End-to-end RL for multi-turn tool-integrated reasoning · corresponding author · ICLR 2026
Plug-and-play RL that stabilizes multi-turn TIR by filtering void turns
(no code block / no final answer) during policy updates — mitigating
distributional drift from tool feedback and gradient explosions.
From Qwen2.5-7B base (no SFT): AIME24 22.1 → 50.5, with emergent
self-correction and cross-validation. Guided research direction and
experimental design.
Zero RL for open base models · co-first author · COLM 2025
Systematic study of zero RL (RL on base models without SFT) across 10
open bases (Llama3, Mistral, Qwen2.5, …). Key recipes: format rewards,
query difficulty control; first verification / “aha moment” behaviors
in non-Qwen small models. Open-source toolkit for zero-RL research.

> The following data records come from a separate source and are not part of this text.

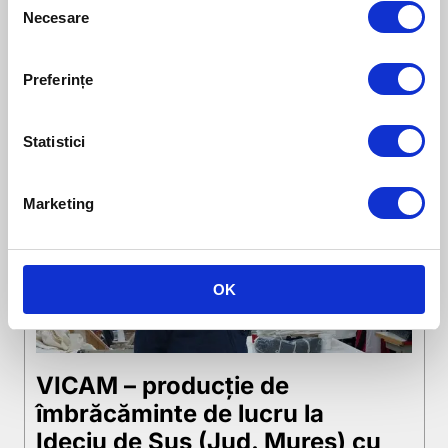
Finanțări nerambursabile În anul
Necesare
Selection
2015, KOSMO CLEAN a aplicat pentru
[…]
Preferințe
Citește mai departe
Statistici
Marketing
OK
VICAM – producție de
îmbrăcăminte de lucru la
Ideciu de Sus (Jud. Mureș) cu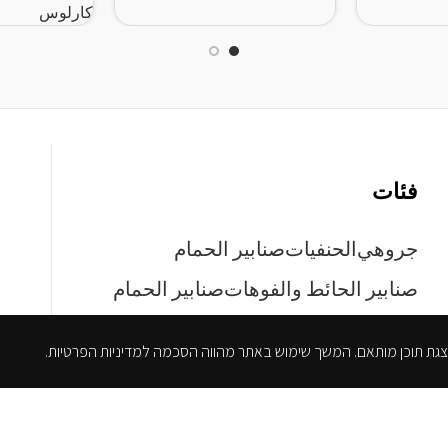
كارلوس
فئات
جروهي
الحنفيات
صنابير الحمام
صنابير الحائط والفوهات
صنابير الحمام
صنابير المطبخ
خزائن الحمام
خزائن واقفة
خزائن صغيرة
خزائن المرافق
خزائن معلقة
المصارف
بالوعة متكاملة
يتم وضع بالوعة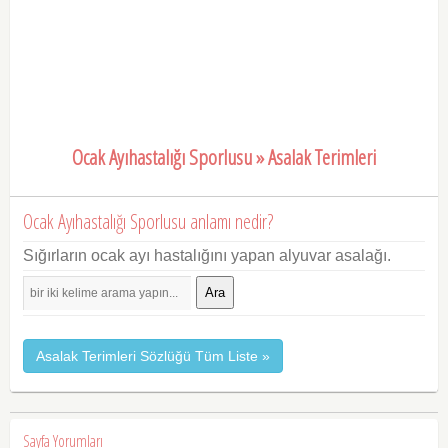
Ocak Ayıhastalığı Sporlusu » Asalak Terimleri
Ocak Ayıhastalığı Sporlusu anlamı nedir?
Sığırların ocak ayı hastalığını yapan alyuvar asalağı.
Ara
Asalak Terimleri Sözlüğü Tüm Liste »
Sayfa Yorumları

Co-led direction and experimental design.
Automated data mixture optimization for pre-training · co-first author · ICLR 2025 Spotlight
Formulates mixture selection as regression: train small proxy models on
random mixtures, fit mixture → metric, extrapolate to the large run.
~10% compute of prior methods; outperforms human expert selection and DoReMi;
transfers from 1M proxies to billion-scale models. Adopted in production
pre-training (e.g. Sailor). Proposed the idea and led the project.